**THE DATA**:

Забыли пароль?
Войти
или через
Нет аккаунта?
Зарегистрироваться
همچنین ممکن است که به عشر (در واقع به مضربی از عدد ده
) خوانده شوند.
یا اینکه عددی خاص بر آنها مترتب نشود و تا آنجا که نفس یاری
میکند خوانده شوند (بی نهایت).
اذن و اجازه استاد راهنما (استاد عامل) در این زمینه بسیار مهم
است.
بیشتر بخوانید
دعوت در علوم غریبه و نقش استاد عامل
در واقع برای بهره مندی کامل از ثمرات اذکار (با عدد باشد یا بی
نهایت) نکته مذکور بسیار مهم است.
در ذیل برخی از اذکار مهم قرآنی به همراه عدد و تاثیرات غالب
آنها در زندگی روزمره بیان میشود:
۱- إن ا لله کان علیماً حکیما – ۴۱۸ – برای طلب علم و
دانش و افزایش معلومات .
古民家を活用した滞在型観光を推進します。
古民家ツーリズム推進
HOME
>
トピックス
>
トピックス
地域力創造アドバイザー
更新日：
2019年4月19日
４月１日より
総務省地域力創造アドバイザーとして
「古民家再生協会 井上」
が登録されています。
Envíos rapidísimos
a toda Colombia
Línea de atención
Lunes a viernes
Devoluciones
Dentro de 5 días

**WHAT THE TASK ASKS**: Reproduce the entries above in full by retyping them exactly.

**TASK RESPONSE**:
Забыли пароль?
Войти
или через
Нет аккаунта?
Зарегистрироваться
همچنین ممکن است که به عشر (در واقع به مضربی از عدد ده
) خوانده شوند.
یا اینکه عددی خاص بر آنها مترتب نشود و تا آنجا که نفس یاری
میکند خوانده شوند (بی نهایت).
اذن و اجازه استاد راهنما (استاد عامل) در این زمینه بسیار مهم
است.
بیشتر بخوانید
دعوت در علوم غریبه و نقش استاد عامل
در واقع برای بهره مندی کامل از ثمرات اذکار (با عدد باشد یا بی
نهایت) نکته مذکور بسیار مهم است.
در ذیل برخی از اذکار مهم قرآنی به همراه عدد و تاثیرات غالب
آنها در زندگی روزمره بیان میشود:
۱- إن ا لله کان علیماً حکیما – ۴۱۸ – برای طلب علم و
دانش و افزایش معلومات .
古民家を活用した滞在型観光を推進します。
古民家ツーリズム推進
HOME
>
トピックス
>
トピックス
地域力創造アドバイザー
更新日：
2019年4月19日
４月１日より
総務省地域力創造アドバイザーとして
「古民家再生協会 井上」
が登録されています。
Envíos rapidísimos
a toda Colombia
Línea de atención
Lunes a viernes
Devoluciones
Dentro de 5 días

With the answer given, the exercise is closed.